* ASSIGNED TASK: Transcribe each line below verbatim; pictures excluded.

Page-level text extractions
****************
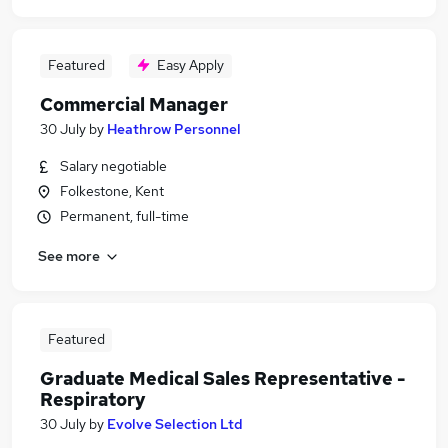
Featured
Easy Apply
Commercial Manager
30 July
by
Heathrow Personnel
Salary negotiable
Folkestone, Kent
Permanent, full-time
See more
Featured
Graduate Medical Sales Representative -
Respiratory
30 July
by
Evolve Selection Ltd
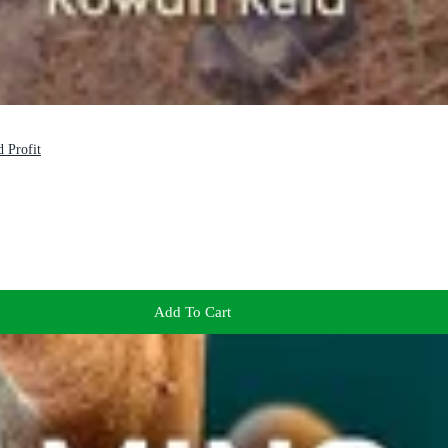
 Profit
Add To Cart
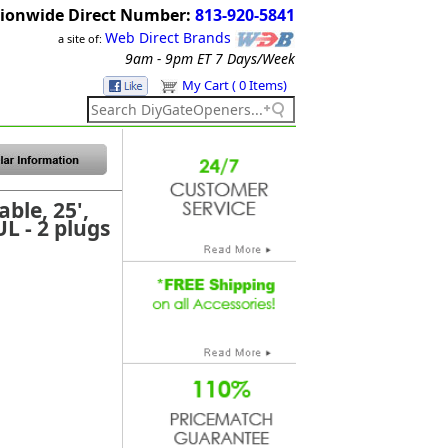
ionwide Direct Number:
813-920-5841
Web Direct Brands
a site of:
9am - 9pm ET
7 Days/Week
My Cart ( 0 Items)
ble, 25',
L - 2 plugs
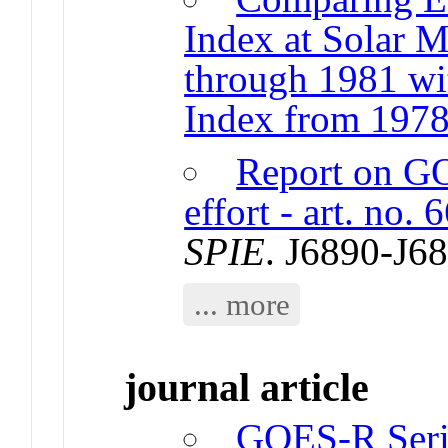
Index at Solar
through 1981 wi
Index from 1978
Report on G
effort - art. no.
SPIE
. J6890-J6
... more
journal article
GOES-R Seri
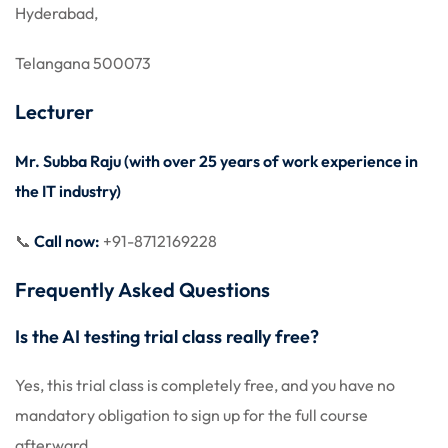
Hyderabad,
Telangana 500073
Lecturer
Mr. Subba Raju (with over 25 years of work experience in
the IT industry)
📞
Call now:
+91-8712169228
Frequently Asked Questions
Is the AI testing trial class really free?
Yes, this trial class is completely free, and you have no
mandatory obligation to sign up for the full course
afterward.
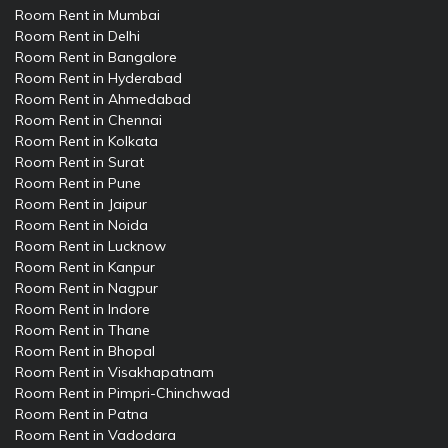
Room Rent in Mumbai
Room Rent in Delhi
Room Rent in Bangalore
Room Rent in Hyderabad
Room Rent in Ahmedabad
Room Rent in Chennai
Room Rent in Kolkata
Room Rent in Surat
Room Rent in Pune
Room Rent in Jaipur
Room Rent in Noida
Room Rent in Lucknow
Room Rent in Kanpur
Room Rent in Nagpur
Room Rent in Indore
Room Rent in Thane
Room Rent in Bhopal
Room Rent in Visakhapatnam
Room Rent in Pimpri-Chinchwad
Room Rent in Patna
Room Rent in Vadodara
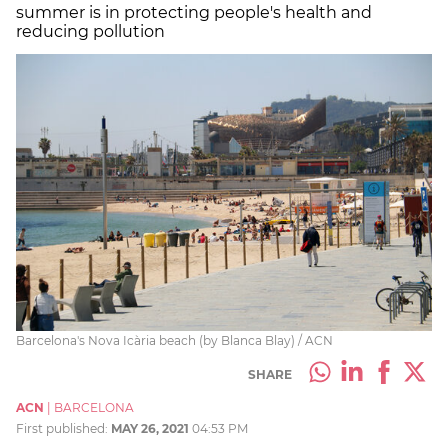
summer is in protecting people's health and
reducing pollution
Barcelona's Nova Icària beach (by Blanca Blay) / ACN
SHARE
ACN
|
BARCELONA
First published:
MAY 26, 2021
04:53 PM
****************
* YOUR SOLUTION:
Featured
Easy Apply
Commercial Manager
30 July
by
Heathrow Personnel
Salary negotiable
Folkestone, Kent
Permanent, full-time
See more
Featured
Graduate Medical Sales Representative -
Respiratory
30 July
by
Evolve Selection Ltd
 Profit
Add To Cart
ionwide Direct Number:
813-920-5841
Web Direct Brands
a site of:
9am - 9pm ET
7 Days/Week
My Cart ( 0 Items)
ble, 25',
L - 2 plugs
Index at Solar
through 1981 wi
Index from 1978
Report on G
effort - art. no.
SPIE
. J6890-J6
... more
journal article
GOES-R Seri
Hyderabad,
Telangana 500073
Lecturer
Mr. Subba Raju (with over 25 years of work experience in
the IT industry)
📞
Call now:
+91-8712169228
Frequently Asked Questions
Is the AI testing trial class really free?
Yes, this trial class is completely free, and you have no
mandatory obligation to sign up for the full course
afterward.
Room Rent in Mumbai
Room Rent in Delhi
Room Rent in Bangalore
Room Rent in Hyderabad
Room Rent in Ahmedabad
Room Rent in Chennai
Room Rent in Kolkata
Room Rent in Surat
Room Rent in Pune
Room Rent in Jaipur
Room Rent in Noida
Room Rent in Lucknow
Room Rent in Kanpur
Room Rent in Nagpur
Room Rent in Indore
Room Rent in Thane
Room Rent in Bhopal
Room Rent in Visakhapatnam
Room Rent in Pimpri-Chinchwad
Room Rent in Patna
Room Rent in Vadodara
summer is in protecting people's health and
reducing pollution
Barcelona's Nova Icària beach (by Blanca Blay) / ACN
SHARE
ACN
|
BARCELONA
First published:
MAY 26, 2021
04:53 PM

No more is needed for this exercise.